• Task: Reproduce exactly the lines from the one that holds "ただ、かなり徹底的に、ジャラハニーのホームページ" through the last line of the entries, both ends included, but not the pictures.

• Data for the task:
===============
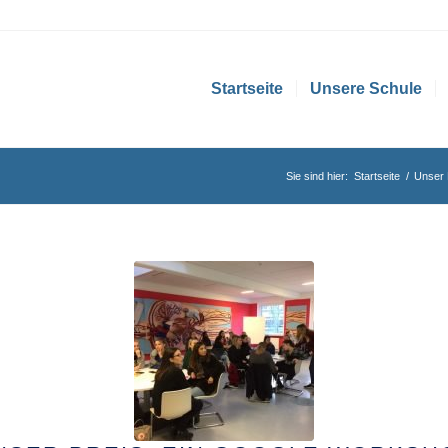
Startseite
Unsere Schule
Sie sind hier:
Startseite
/
Unser 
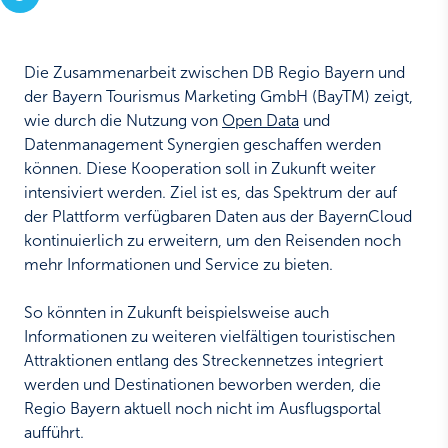
Die Zusammenarbeit zwischen DB Regio Bayern und
der Bayern Tourismus Marketing GmbH (BayTM) zeigt,
wie durch die Nutzung von
Open Data
und
Datenmanagement Synergien geschaffen werden
können. Diese Kooperation soll in Zukunft weiter
intensiviert werden. Ziel ist es, das Spektrum der auf
der Plattform verfügbaren Daten aus der BayernCloud
kontinuierlich zu erweitern, um den Reisenden noch
mehr Informationen und Service zu bieten.
So könnten in Zukunft beispielsweise auch
Informationen zu weiteren vielfältigen touristischen
Attraktionen entlang des Streckennetzes integriert
werden und Destinationen beworben werden, die
Regio Bayern aktuell noch nicht im Ausflugsportal
aufführt.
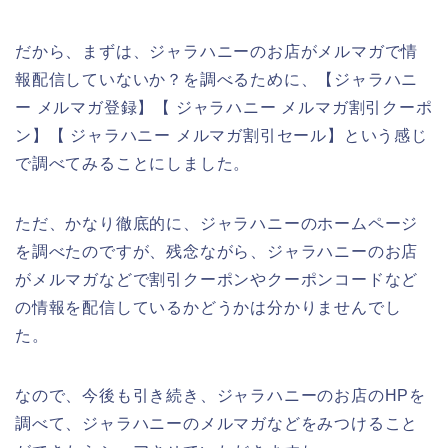
だから、まずは、ジャラハニーのお店がメルマガで情
報配信していないか？を調べるために、【ジャラハニ
ー メルマガ登録】【 ジャラハニー メルマガ割引クーポ
ン】【 ジャラハニー メルマガ割引セール】という感じ
で調べてみることにしました。
ただ、かなり徹底的に、ジャラハニーのホームページ
を調べたのですが、残念ながら、ジャラハニーのお店
がメルマガなどで割引クーポンやクーポンコードなど
の情報を配信しているかどうかは分かりませんでし
た。
なので、今後も引き続き、ジャラハニーのお店のHPを
調べて、ジャラハニーのメルマガなどをみつけること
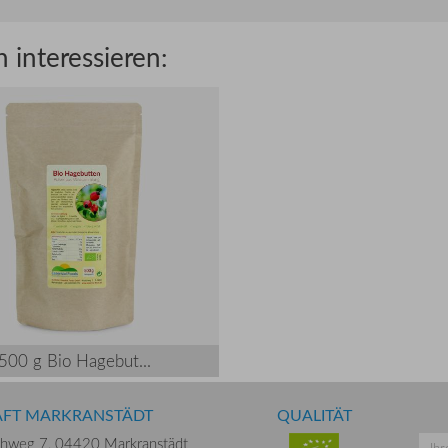
 interessieren:
500 g Bio Hagebut...
ÄFT MARKRANSTÄDT
QUALITÄT
chweg 7,
04420 Markranstädt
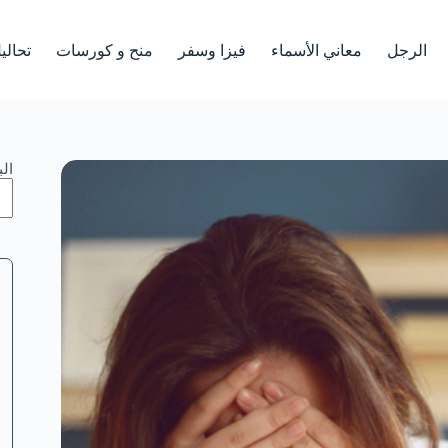
الرجل
معاني الأسماء
فيزا وسفر
منح و كورسات
تحالي
ال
===============
• Answer to this exercise:
ただ、かなり徹底的に、ジャラハニーのホームページ
を調べたのですが、残念ながら、ジャラハニーのお店
がメルマガなどで割引クーポンやクーポンコードなど
の情報を配信しているかどうかは分かりませんでし
た。
なので、今後も引き続き、ジャラハニーのお店のHPを
調べて、ジャラハニーのメルマガなどをみつけること
 interessieren:
500 g Bio Hagebut...
ÄFT MARKRANSTÄDT
QUALITÄT
chweg 7,
04420 Markranstädt
الرجل
معاني الأسماء
فيزا وسفر
منح و كورسات
تحالي
ال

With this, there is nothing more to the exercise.